Unterdessen kritisierten Mitglieder des Menschenrechtsrates beim Kreml die Behörden scharf. "Eine Massenkampagne von Durchsuchungen bei NGOs ist beispiellos in den vergangenen 25 Jahren", sagte Sergej Kriwenko, Mitglied des Kreml-Gremiums und ranghoher Mitarbeiter der ebenfalls betroffenen angesehenen Menschenrechtsorganisation Memorial, bei einer Pressekonferenz.
Kriwenko verglich die Razzien gegen mindestens hundert NGOs in den vergangenen Tagen mit dem Druck während der Stalin-Diktatur auf die sowjetische Zivilgesellschaft. "Das kann nur mit einer Kampagne von 1929 verglichen werden, als massenhaft religiöse Organisationen dichtgemacht wurden, und mit 1937-38, als alle ausländischen Organisationen geschlossen wurden", sagte Kriwenko.
Ein weiteres Mitglied des beim Kreml ansässigen Menschenrechtsrates, Pawel Schikow, sagte bei der Pressekonferenz, bislang hätten hundert NGOs in 25 russischen Regionen von Staatsanwälten und Geheimdienstmitarbeitern während der Aktion Besuch bekommen. "Wahrscheinlich hatten sie vor, die NGOs vorübergehend lahmzulegen und einzuschüchtern", sagte Schikow, der auch Chef der Bürgerrechtsgruppe Agora ist.
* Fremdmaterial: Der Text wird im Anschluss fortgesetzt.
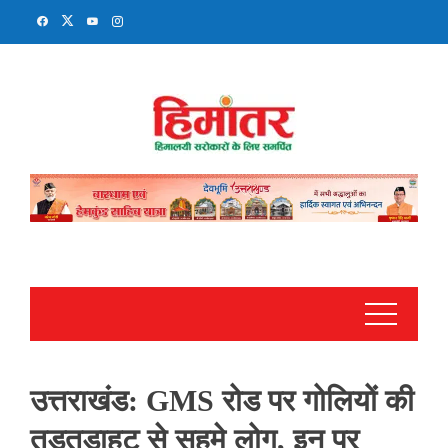
Skip
to
content
उत्तराखंड: GMS रोड पर गोलियों की
तड़तड़ाहट से सहमे लोग, इन पर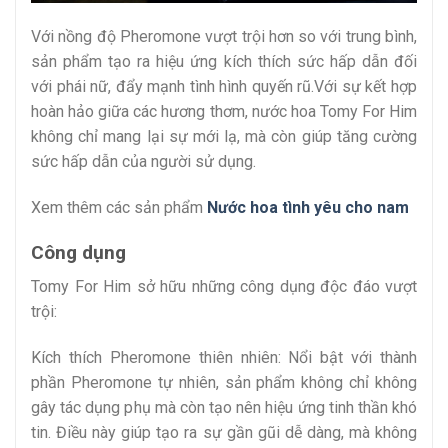
Với nồng độ Pheromone vượt trội hơn so với trung bình,
sản phẩm tạo ra hiệu ứng kích thích sức hấp dẫn đối
với phái nữ, đẩy mạnh tình hình quyến rũ.Với sự kết hợp
hoàn hảo giữa các hương thơm, nước hoa Tomy For Him
không chỉ mang lại sự mới lạ, mà còn giúp tăng cường
sức hấp dẫn của người sử dụng.
Xem thêm các sản phẩm
Nước hoa tình yêu cho nam
Công dụng
Tomy For Him sở hữu những công dụng độc đáo vượt
trội:
Kích thích Pheromone thiên nhiên: Nổi bật với thành
phần Pheromone tự nhiên, sản phẩm không chỉ không
gây tác dụng phụ mà còn tạo nên hiệu ứng tinh thần khó
tin. Điều này giúp tạo ra sự gần gũi dễ dàng, mà không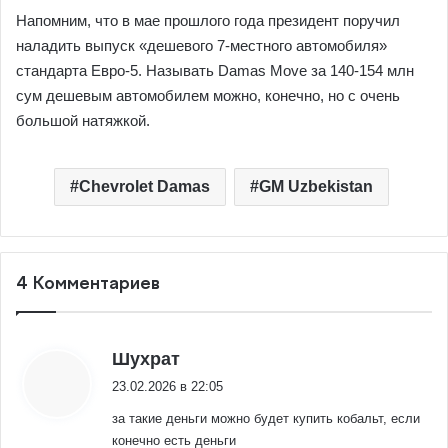
Напомним, что в мае прошлого года президент поручил
наладить выпуск «дешевого 7-местного автомобиля»
стандарта Евро-5. Называть Damas Move за 140-154 млн
сум дешевым автомобилем можно, конечно, но с очень
большой натяжкой.
Chevrolet Damas
GM Uzbekistan
4 Комментариев
:
Шухрат
23.02.2026 в 22:05
за такие деньги можно будет купить кобальт, если
конечно есть деньги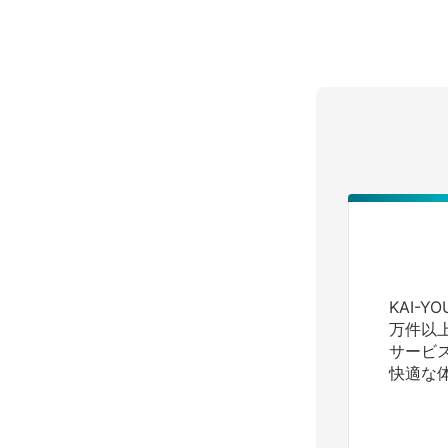
KAI-
万件以
サービ
快適な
Menschenrechtsratschef Michail Fedotow fragte ironisch: "Wollten sie überprüfen, ob NGOs Sprengsätze bauten? Herausgefunden haben sie, dass eine Gruppe einen Plan zur Rattenbekämpfung brauchte."
Die russischen Behörden gehen seit Tagen gegen dutzende NGOs aller Ausrichtungen vor, darunter auch Amnesty International und die russische Organisation Memorial. Auch Büros der Friedrich-Ebert-Stiftung und der Konrad-Adenauer-Stiftung in Russland waren durchsucht worden. Im vergangenen Jahr war in Russland ein neues Gesetz in Kraft getreten, nach dem sich Organisationen mit finanzieller Unterstützung aus dem Ausland als "ausländische Agenten" registrieren lassen müssen.